In a scene straight out of the stoner flick "Pineapple Express," firefighters in California's Riverside County discovered a massive pot-grow operation in a burning, vacant home on Friday.

Located in the unincorporated area of Reche Canyon, the large rural home lit up soon after midnight and took firefighters three hours to extinguish, ABC News-Los Angeles reports. No one was found in the home and no injuries were reported.

When the blaze finally was out, authorities entered the 4,000-square-foot home to discover that nearly three-quarters of the first floor was being used to grow the illicit plant. Most of the marijuana was destroyed by the flames.

Police are still investigating the cause of the fire, but said that squatters may have had something to do with it, especially since the house has long sat vacant.

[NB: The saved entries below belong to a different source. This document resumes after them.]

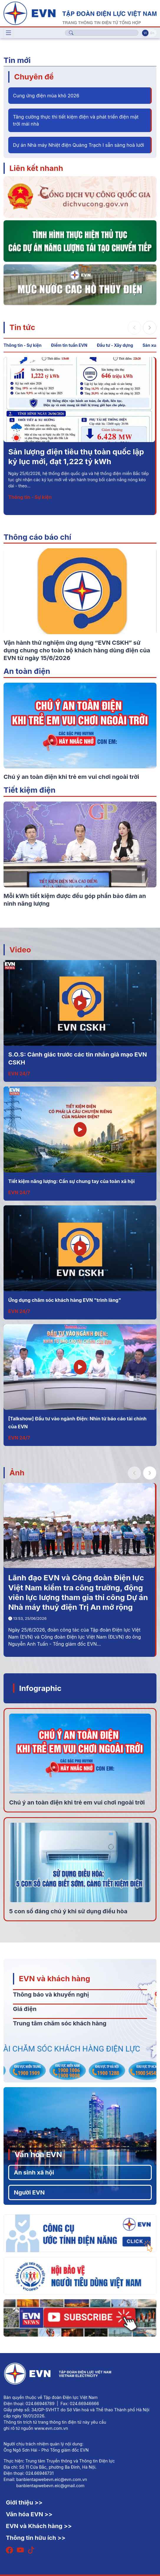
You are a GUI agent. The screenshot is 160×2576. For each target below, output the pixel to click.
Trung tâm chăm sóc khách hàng (59, 2023)
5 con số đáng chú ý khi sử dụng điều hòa (68, 1911)
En (152, 33)
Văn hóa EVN (38, 2154)
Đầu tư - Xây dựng (115, 345)
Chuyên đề (34, 76)
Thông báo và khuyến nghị (51, 1994)
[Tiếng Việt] (80, 13)
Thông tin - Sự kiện (23, 345)
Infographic (40, 1688)
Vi (145, 33)
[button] (149, 327)
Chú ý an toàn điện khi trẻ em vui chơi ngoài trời (77, 1802)
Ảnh (16, 1472)
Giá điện (25, 2008)
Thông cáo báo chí (37, 536)
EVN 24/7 (19, 1074)
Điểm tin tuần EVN (69, 345)
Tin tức (22, 327)
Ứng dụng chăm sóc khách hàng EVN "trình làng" (64, 1300)
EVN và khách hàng (54, 1978)
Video (20, 949)
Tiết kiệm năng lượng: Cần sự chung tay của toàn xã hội (71, 1181)
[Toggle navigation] (9, 33)
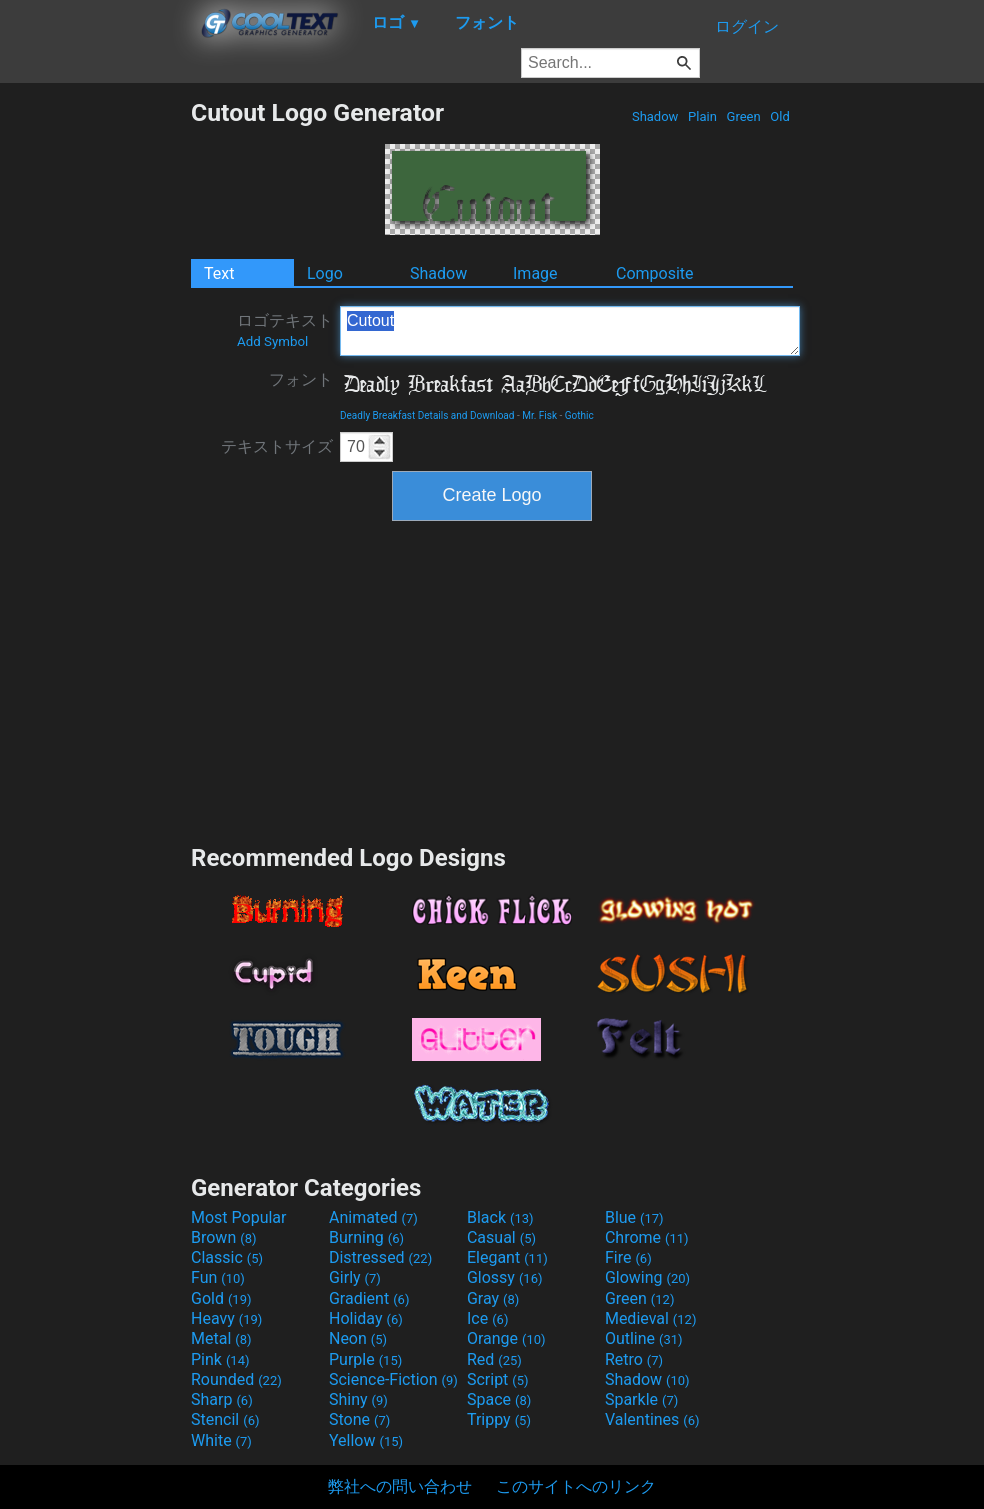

The incident is the latest in what some experts call a budding trend: The vast inventory of foreclosures and otherwise vacant homes in states hit hard by the housing crisis are proving fertile ground for marijuana grow operations.

Think we're blowing smoke? In Nevada, which suffered greatly from a run-up in speculative buying during the housing bubble, the discovery of pot-grow homes has risen dramatically. In 2005, when prices were still on a meteoric rise, there were 18 reported pot sites and 1,000 confiscated plants in the state, the Los Angeles Times reported. In 2010, there were 153 recorded grow operations and 13,000 plants found.

With an enormous surge in foreclosures in states like Nevada, Florida and Arizona, vacant homes and urban blight are not far behind. When bank-owned homes fail to sell at foreclosure, vandals and squatters can run amok. As these foreclosures languish on the market, neighboring homes suffer from property value declines, exacerbating sellers' problems in an already stagnant market.

As a proposed stopgap, Federal Reserve Chairman Ben Bernanke uncharacteristically weighed in on the issue of vacant homes this week by suggestion that more foreclosures be converted into rental properties. That way, the thinking goes, at least lenders recoup some of their losses and prevent further damage to the properties by vandals and -- possibly -- illicit-drug farmers.